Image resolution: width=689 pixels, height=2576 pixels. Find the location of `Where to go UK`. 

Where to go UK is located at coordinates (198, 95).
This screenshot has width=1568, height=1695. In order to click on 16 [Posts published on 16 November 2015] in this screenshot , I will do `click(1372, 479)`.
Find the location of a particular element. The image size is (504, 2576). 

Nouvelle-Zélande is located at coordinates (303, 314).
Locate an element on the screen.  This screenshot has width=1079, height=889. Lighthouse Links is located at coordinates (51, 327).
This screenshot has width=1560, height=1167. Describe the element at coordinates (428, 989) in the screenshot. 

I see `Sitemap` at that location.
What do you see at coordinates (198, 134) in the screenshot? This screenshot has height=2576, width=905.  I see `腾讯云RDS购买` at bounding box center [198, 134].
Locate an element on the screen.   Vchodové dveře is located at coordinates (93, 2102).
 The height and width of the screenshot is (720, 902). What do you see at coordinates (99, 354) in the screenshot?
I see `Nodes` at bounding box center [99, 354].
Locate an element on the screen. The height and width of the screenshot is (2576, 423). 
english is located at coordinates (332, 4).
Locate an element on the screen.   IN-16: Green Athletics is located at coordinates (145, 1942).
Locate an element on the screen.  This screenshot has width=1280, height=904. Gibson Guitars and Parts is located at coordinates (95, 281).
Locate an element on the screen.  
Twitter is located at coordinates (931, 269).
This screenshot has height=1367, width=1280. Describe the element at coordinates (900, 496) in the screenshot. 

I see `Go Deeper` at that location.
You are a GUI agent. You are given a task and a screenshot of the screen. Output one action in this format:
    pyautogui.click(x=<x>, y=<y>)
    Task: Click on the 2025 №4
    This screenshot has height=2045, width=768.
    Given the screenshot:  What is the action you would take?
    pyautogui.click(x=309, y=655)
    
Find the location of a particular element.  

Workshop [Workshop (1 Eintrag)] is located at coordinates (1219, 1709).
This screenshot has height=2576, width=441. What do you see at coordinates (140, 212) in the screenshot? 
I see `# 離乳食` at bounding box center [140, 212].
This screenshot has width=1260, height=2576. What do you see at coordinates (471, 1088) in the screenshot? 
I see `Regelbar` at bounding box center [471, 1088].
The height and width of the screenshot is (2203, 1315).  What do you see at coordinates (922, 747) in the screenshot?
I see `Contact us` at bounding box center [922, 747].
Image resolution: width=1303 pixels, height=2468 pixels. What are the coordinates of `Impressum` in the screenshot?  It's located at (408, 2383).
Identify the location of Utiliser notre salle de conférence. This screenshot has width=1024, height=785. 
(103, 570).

====

> **Prompt**:
Every line above is to be transcribed exactly, with nothing dropped.

> **Written response**:
Image resolution: width=689 pixels, height=2576 pixels. Find the location of `Where to go UK`. 

Where to go UK is located at coordinates (198, 95).
This screenshot has width=1568, height=1695. In order to click on 16 [Posts published on 16 November 2015] in this screenshot , I will do `click(1372, 479)`.
Find the location of a particular element. The image size is (504, 2576). 

Nouvelle-Zélande is located at coordinates (303, 314).
Locate an element on the screen.  This screenshot has width=1079, height=889. Lighthouse Links is located at coordinates (51, 327).
This screenshot has width=1560, height=1167. Describe the element at coordinates (428, 989) in the screenshot. 

I see `Sitemap` at that location.
What do you see at coordinates (198, 134) in the screenshot? This screenshot has height=2576, width=905.  I see `腾讯云RDS购买` at bounding box center [198, 134].
Locate an element on the screen.   Vchodové dveře is located at coordinates (93, 2102).
 The height and width of the screenshot is (720, 902). What do you see at coordinates (99, 354) in the screenshot?
I see `Nodes` at bounding box center [99, 354].
Locate an element on the screen. The height and width of the screenshot is (2576, 423). 
english is located at coordinates (332, 4).
Locate an element on the screen.   IN-16: Green Athletics is located at coordinates (145, 1942).
Locate an element on the screen.  This screenshot has width=1280, height=904. Gibson Guitars and Parts is located at coordinates (95, 281).
Locate an element on the screen.  
Twitter is located at coordinates (931, 269).
This screenshot has height=1367, width=1280. Describe the element at coordinates (900, 496) in the screenshot. 

I see `Go Deeper` at that location.
You are a GUI agent. You are given a task and a screenshot of the screen. Output one action in this format:
    pyautogui.click(x=<x>, y=<y>)
    Task: Click on the 2025 №4
    This screenshot has height=2045, width=768.
    Given the screenshot:  What is the action you would take?
    pyautogui.click(x=309, y=655)
    
Find the location of a particular element.  

Workshop [Workshop (1 Eintrag)] is located at coordinates (1219, 1709).
This screenshot has height=2576, width=441. What do you see at coordinates (140, 212) in the screenshot? 
I see `# 離乳食` at bounding box center [140, 212].
This screenshot has width=1260, height=2576. What do you see at coordinates (471, 1088) in the screenshot? 
I see `Regelbar` at bounding box center [471, 1088].
The height and width of the screenshot is (2203, 1315).  What do you see at coordinates (922, 747) in the screenshot?
I see `Contact us` at bounding box center [922, 747].
Image resolution: width=1303 pixels, height=2468 pixels. What are the coordinates of `Impressum` in the screenshot?  It's located at (408, 2383).
Identify the location of Utiliser notre salle de conférence. This screenshot has width=1024, height=785. 
(103, 570).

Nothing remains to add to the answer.